Pelalawan Tetapkan Siaga Karhutla, Riau Bersiap Naikkan Status Provinsi | riauantara.co
|
Menu Close Menu

Pelalawan Tetapkan Siaga Karhutla, Riau Bersiap Naikkan Status Provinsi

Jumat, 13 Februari 2026 | 14:56 WIB
BPBD Damkar Riau telah menerima surat keputusan penetapan status siaga darurat Kebakaran Hutan dan Lahan (Karhutla) dari salah satu daerah di Riau (foto ilustrasi)
Pekanbaru, riauantara.co | Pemerintah Provinsi Pemerintah Provinsi Riau melalui BPBD Damkar Riau telah menerima surat keputusan penetapan status siaga darurat Kebakaran Hutan dan Lahan (Karhutla) dari salah satu daerah di Riau. Hingga kini, Kabupaten Pelalawan menjadi wilayah pertama yang resmi menetapkan status tersebut.

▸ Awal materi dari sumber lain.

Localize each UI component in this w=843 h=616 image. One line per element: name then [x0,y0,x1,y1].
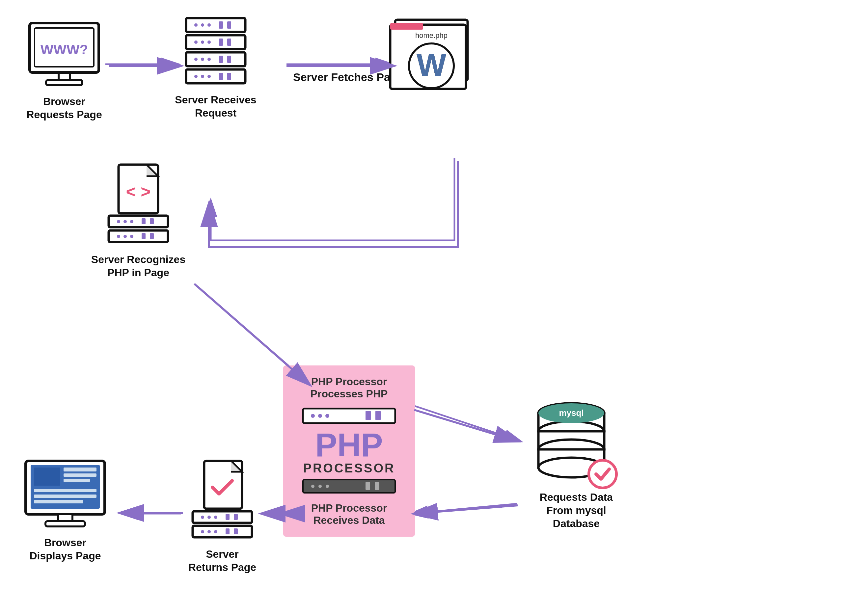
server-rack-icon [179,15,252,87]
server-returns-icon [181,456,264,541]
svg-point-94 [201,516,204,519]
php-processor-node: PHP ProcessorProcesses PHP PHP PROCESSOR… [283,365,415,537]
server-recognizes-label: Server RecognizesPHP in Page [91,253,185,279]
svg-point-102 [214,530,217,533]
mysql-icon: mysql [529,395,624,491]
svg-rect-71 [303,409,395,423]
svg-point-96 [214,516,217,519]
svg-point-47 [207,75,211,78]
svg-rect-31 [227,21,231,29]
svg-point-92 [589,460,616,488]
svg-point-41 [207,58,211,61]
svg-point-79 [318,485,322,488]
server-receives-label: Server ReceivesRequest [175,93,256,120]
svg-point-59 [123,220,127,223]
browser-request-node: WWW? BrowserRequests Page [20,20,108,121]
svg-rect-109 [63,468,97,471]
server-php-icon: < > [92,158,185,247]
browser-displays-label: BrowserDisplays Page [29,536,101,562]
svg-rect-49 [227,73,231,80]
svg-text:< >: < > [126,182,151,201]
svg-rect-68 [150,233,154,239]
svg-point-45 [194,75,198,78]
svg-point-29 [207,23,211,27]
mysql-label: Requests DataFrom mysql Database [523,491,629,530]
svg-rect-112 [34,489,97,492]
svg-rect-117 [45,521,85,527]
svg-text:W: W [416,47,446,82]
php-processor-top-label: PHP ProcessorProcesses PHP [311,375,388,400]
svg-rect-114 [34,500,83,503]
browser-displays-node: BrowserDisplays Page [19,458,111,562]
svg-rect-52 [390,23,423,29]
svg-rect-97 [226,514,230,520]
svg-point-28 [201,23,204,27]
svg-rect-81 [365,482,370,490]
svg-rect-104 [234,528,238,534]
svg-text:WWW?: WWW? [41,42,88,57]
svg-line-4 [412,405,520,441]
svg-point-35 [207,41,211,44]
svg-rect-48 [219,73,223,80]
browser-icon: WWW? [26,20,102,89]
svg-rect-25 [46,80,82,85]
server-recognizes-node: < > Server RecognizesPHP in Page [89,158,188,279]
svg-rect-67 [142,233,145,239]
svg-rect-36 [219,38,223,46]
server-returns-label: ServerReturns Page [188,547,256,574]
svg-point-74 [325,414,329,418]
svg-point-46 [201,75,204,78]
svg-line-5 [412,504,517,513]
svg-point-101 [207,530,211,533]
diagram: WWW? BrowserRequests Page [0,0,843,616]
wordpress-node: home.php W W [385,8,478,100]
svg-rect-75 [365,411,371,420]
svg-point-60 [130,220,133,223]
svg-rect-82 [375,482,379,490]
svg-rect-42 [219,56,223,63]
svg-rect-77 [303,480,395,493]
svg-rect-62 [150,218,154,224]
server-receives-node: Server ReceivesRequest [174,15,257,120]
browser-display-icon [22,458,108,530]
php-processor-bottom-label: PHP ProcessorReceives Data [311,502,387,527]
svg-point-65 [123,235,127,238]
svg-rect-98 [234,514,238,520]
svg-text:mysql: mysql [559,408,584,418]
wordpress-icon: home.php W W [389,8,474,100]
php-big-text: PHP [315,428,383,461]
svg-point-80 [325,485,329,488]
svg-line-15 [414,410,518,441]
svg-rect-113 [34,494,97,498]
svg-point-33 [194,41,198,44]
svg-text:home.php: home.php [415,31,447,40]
svg-rect-108 [34,468,60,485]
svg-point-100 [201,530,204,533]
svg-rect-30 [219,21,223,29]
svg-point-64 [117,235,120,238]
svg-point-72 [311,414,315,418]
svg-rect-76 [375,411,381,420]
svg-point-39 [194,58,198,61]
svg-rect-103 [226,528,230,534]
svg-point-58 [117,220,120,223]
svg-point-27 [194,23,198,27]
svg-rect-43 [227,56,231,63]
svg-rect-61 [142,218,145,224]
svg-rect-111 [63,479,90,482]
svg-line-16 [414,505,518,513]
mysql-node: mysql Requests DataFrom mysql Database [523,395,629,530]
svg-point-34 [201,41,204,44]
svg-point-73 [318,414,322,418]
server-returns-node: ServerReturns Page [178,456,267,574]
svg-point-66 [130,235,133,238]
svg-point-40 [201,58,204,61]
svg-point-95 [207,516,211,519]
svg-point-78 [311,485,314,488]
svg-rect-37 [227,38,231,46]
browser-request-label: BrowserRequests Page [26,95,102,121]
svg-rect-110 [63,474,97,477]
processor-text: PROCESSOR [303,461,395,475]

Kepala BPBD Damkar Riau, M Edy Afrizal, melalui Kepala Bidang Kedaruratan Jim Gafur, menjelaskan bahwa pihaknya telah menerima SK dari Pelalawan. Sementara itu, Kabupaten Bengkalis disebut sedang mempersiapkan penetapan serupa, meski dokumen resminya belum masuk ke BPBD provinsi.

"Kami sudah menerima satu SK penetapan siaga darurat Karhutla dari Pelalawan. Untuk Bengkalis, saat ini masih dalam proses persiapan dan SK-nya belum kami terima," ujarnya.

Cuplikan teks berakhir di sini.